年金の支給開始年齢を現在の65歳から70歳に引き上げる年金制度改革も着々と進み、まさに人生100年時代に突入しつつある昨今。社会人の「学び直し」にも注目が集まっている。
しかし、第二、第三の仕事人生といえば聞こえはいいが、将来の不安が高まっているのも実状だ。特に非正規で働いている期間が長く、退職金などもない現役フリーターやフリーランスの不安は計り知れない。
今回は過去の業界や経験を一切問わず、30~40代でも「稼ぎ直し」しやすい仕事を、業界歴10年の人材コンサルタント松村太一氏(仮名・33歳)に聞いた。
歩合制の営業は学歴も経験も関係なし! タフな精神があればOK
「一般的な話ですが、正社員にこだわる必要はそこまでありません。稼ぐためにはとにかく、手に職をつけることが重要です。昨今は能力主義を謳う職場も多く、『今からでも頑張って稼ぎたい!』という人におすすめの仕事は色々あります」
例えばバンドマンやお笑い芸人、役者など、夢追い人だった人がゼロから新しいキャリアをスタートさせる時、実際にどのような仕事でつくことが多いのか。
「鉄板は営業ですね。一口に営業と言っても色んな営業がありますが、いわゆる新規開拓の"ゴリゴリ営業"は、学歴関係なく成功を手にすることができます。わかりやすい例が保険の営業です。知人・友人が多い人なら1年で年収1000万ということも珍しくありません。また、ウォーターサーバーやUSEN・ケーブルテレビの加入促進の個宅訪問系も、歩合制がほとんどなので学歴や経験は一切関係ありません。知人がいなくても稼げます。もちろん、精神的なタフさは求められますが」
他にも電気屋のキャンペーン系、リゾートホテル会員権の販売員、太陽光発電のショッピングモールでのイベント販売、クレジットカードの勧誘なども稼げるという。
ノルマや精神的なプレッシャーを受けやすい反面、インセンティブ報酬を得やすいこうした仕事は、新しいキャリアを考える上で有力な選択肢のひとつとなるようだ。
「インバウンドの問い合わせ対応ではなく、保険や電話回線の勧誘など、こちらから営業コールをかけるタイプのコールセンターは歩合がついて稼ぎやすい。加えて、マッタリと働きたくなったら売り上げや勤務を管理するスーパーバイザーという道もあります。こちらは主婦や学生のアルバイトの愚痴を適当に聞くスキルが必要ですね」
次に、営業系・販売系よりは精神的なプレッシャーやストレスに晒されず、人脈や営業力がなくても稼ぎやすい仕事として、松村氏が挙げたのがITエンジニアだ。
「『実務未経験者歓迎!』というふうに、プログラミングなどをちょっとかじっておくだけで応募できる求人は意外とあります。
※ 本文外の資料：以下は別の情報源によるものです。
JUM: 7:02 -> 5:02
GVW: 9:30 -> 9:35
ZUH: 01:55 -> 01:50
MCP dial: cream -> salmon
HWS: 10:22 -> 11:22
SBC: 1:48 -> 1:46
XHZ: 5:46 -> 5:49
まずはハローワークの職業訓練やWEB上のeラーニングといったサービスで基礎を学びましょう。卒業証書や学んだ内容を提示するだけで、採用に至ることも十分期待できます。特に日々勉強することが苦でない、オタク気質の方にはおすすめです」
しかも、エンジニアの仕事は業務委託などで副業をしながら年収アップさせていくことが可能なのも魅力。最新の業界のシーンを知っているかが重要になるという意味では、過去の職歴などで余計なハンデを背負わずにすむ職種と言えそうだ。
東京五輪に向けて需要が高まっている警備員業界
続いて、最低限生活していくだけ稼げればいいと考える人でも、正社員として安定的に働き続けられるような仕事を聞いた。
「真っ先に思い浮かぶのは、2020年東京オリンピックなどに向けて需要の高まっている警備業ですね。正社員としての福利厚生や労働環境が整っているところも多いことに加え、特別なスキルも必要ありません。さらに人員がすぐ辞めていきやすい業界なので、じっと我慢して警備の簡単な資格さえ取れば、管理職として人員管理業務にジョブチェンジすることも比較的しやすいです」
警備業務は警備業法によっていくつかの種類に分けられ、イベントなどでの雑踏警備など屋外の仕事はそれなりに体力を要するだろうが、施設警備などより身体的な負担が少ない警備業務もある。
また、社員の待遇やコンプライアンス意識がしっかりしている傾向が強い業界がもうひとつある。
「タクシー運転手も正社員待遇が良く、ミドル新人でも居心地のいい職場も多いようです。地理試験は気休めなので道を覚えて、独特の勤務リズムに慣れるまでは大変でしょうが、客とのコミュニケーションは最低限で済み、長く続けていれば個人タクシーという道も。個人タクシー事業主は75歳まで現役で働くことが可能です」
どの業界の特徴もあくまで相対的な傾向である点は留意してもらう必要はあるが、健康な心身とそれなりの意欲があれば、何歳からでも稼ぎ直しはできると信じたい。